[[ Entries provided open ]]
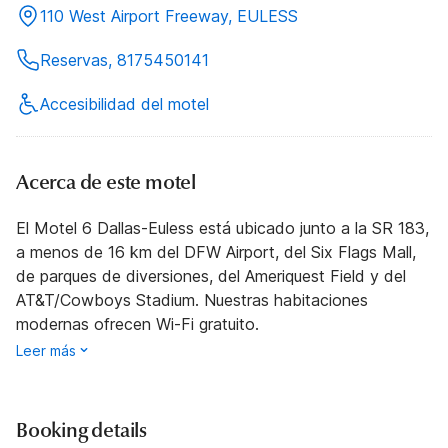
110 West Airport Freeway, EULESS
Reservas, 8175450141
Accesibilidad del motel
Acerca de este motel
El Motel 6 Dallas-Euless está ubicado junto a la SR 183,
a menos de 16 km del DFW Airport, del Six Flags Mall,
de parques de diversiones, del Ameriquest Field y del
AT&T/Cowboys Stadium. Nuestras habitaciones
modernas ofrecen Wi-Fi gratuito.
Leer más
Booking details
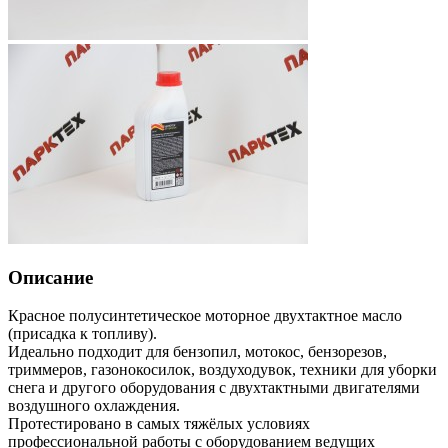
Описание
Красное полусинтетическое моторное двухтактное масло
(присадка к топливу).
Идеально подходит для бензопил, мотокос, бензорезов,
триммеров, газонокосилок, воздуходувок, техники для уборки
снега и другого оборудования с двухтактными двигателями
воздушного охлаждения.
Протестировано в самых тяжёлых условиях
профессиональной работы с оборудованием ведущих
[[ Entries provided closed ]]
### What you should do
Write out the records word for word. Pictures stay out.

### Task answer
110 West Airport Freeway, EULESS
Reservas, 8175450141
Accesibilidad del motel
Acerca de este motel
El Motel 6 Dallas-Euless está ubicado junto a la SR 183,
a menos de 16 km del DFW Airport, del Six Flags Mall,
de parques de diversiones, del Ameriquest Field y del
AT&T/Cowboys Stadium. Nuestras habitaciones
modernas ofrecen Wi-Fi gratuito.
Leer más
Booking details
Описание
Красное полусинтетическое моторное двухтактное масло
(присадка к топливу).
Идеально подходит для бензопил, мотокос, бензорезов,
триммеров, газонокосилок, воздуходувок, техники для уборки
снега и другого оборудования с двухтактными двигателями
воздушного охлаждения.
Протестировано в самых тяжёлых условиях
профессиональной работы с оборудованием ведущих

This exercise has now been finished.